== Required work ==
Your task is to count the lines of the records that contain "para". Answer with the number and nothing else.
Segment Start: Given information
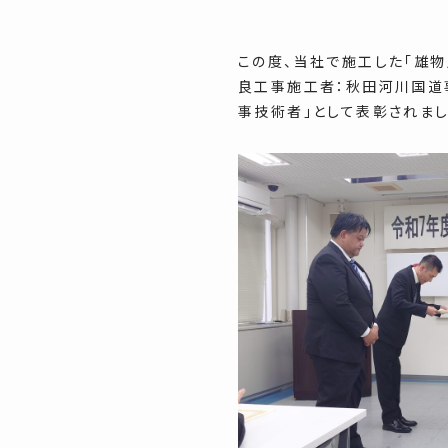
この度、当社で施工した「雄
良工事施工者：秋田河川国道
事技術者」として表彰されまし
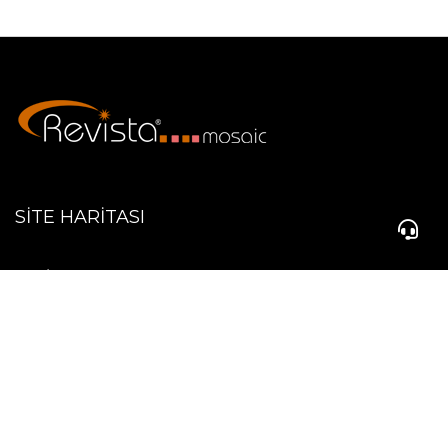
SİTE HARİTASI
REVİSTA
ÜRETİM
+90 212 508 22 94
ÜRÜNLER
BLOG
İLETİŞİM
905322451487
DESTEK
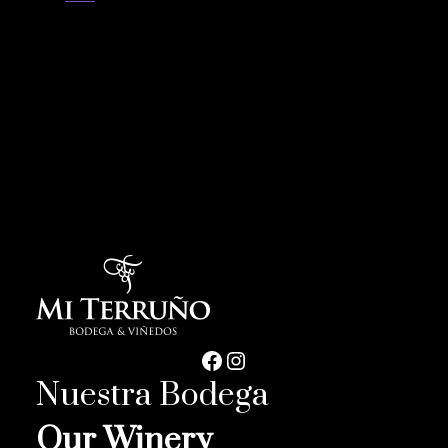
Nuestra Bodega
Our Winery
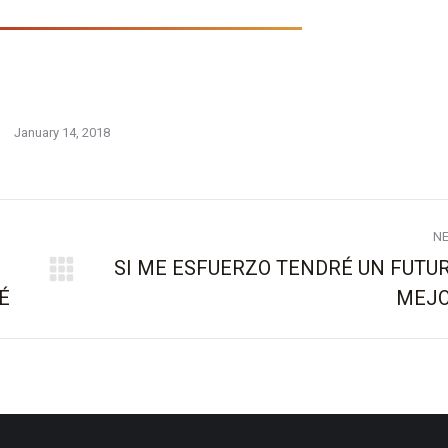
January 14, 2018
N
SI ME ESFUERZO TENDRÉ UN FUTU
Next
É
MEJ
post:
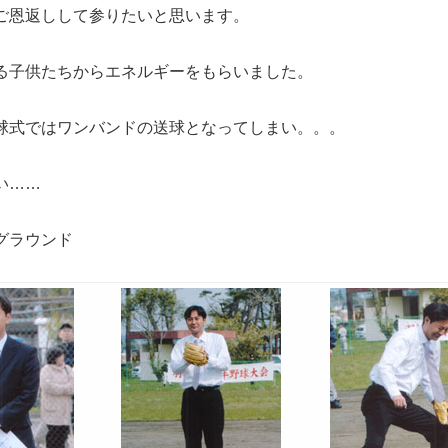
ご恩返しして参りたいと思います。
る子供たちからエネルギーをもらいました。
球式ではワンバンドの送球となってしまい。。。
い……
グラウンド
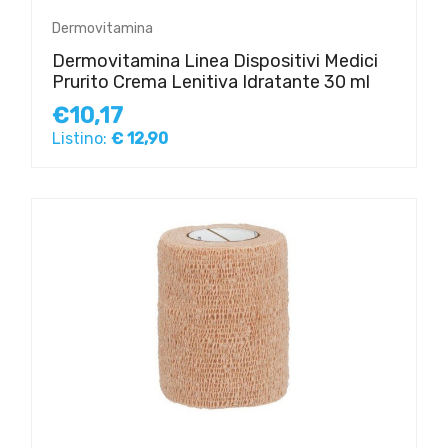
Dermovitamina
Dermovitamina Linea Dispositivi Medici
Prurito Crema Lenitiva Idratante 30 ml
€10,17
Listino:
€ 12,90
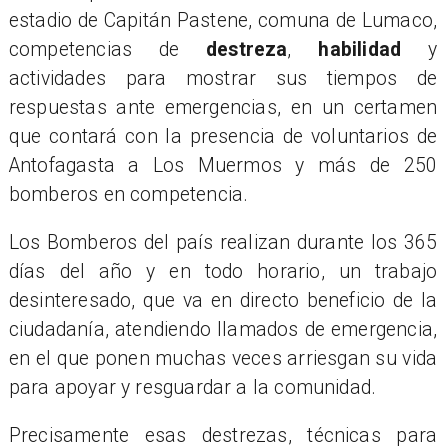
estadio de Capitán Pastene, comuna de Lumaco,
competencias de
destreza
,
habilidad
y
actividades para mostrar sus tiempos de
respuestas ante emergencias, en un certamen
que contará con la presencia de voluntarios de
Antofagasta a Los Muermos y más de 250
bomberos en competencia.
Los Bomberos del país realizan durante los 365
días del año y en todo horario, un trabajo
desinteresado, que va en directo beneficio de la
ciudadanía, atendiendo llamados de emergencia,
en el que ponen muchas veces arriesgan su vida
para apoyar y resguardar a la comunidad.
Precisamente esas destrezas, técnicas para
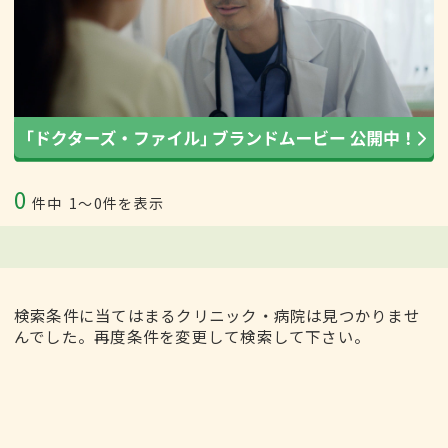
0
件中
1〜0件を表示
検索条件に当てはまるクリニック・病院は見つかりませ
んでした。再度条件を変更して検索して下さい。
Segment End: Given information
== Answer area ==
3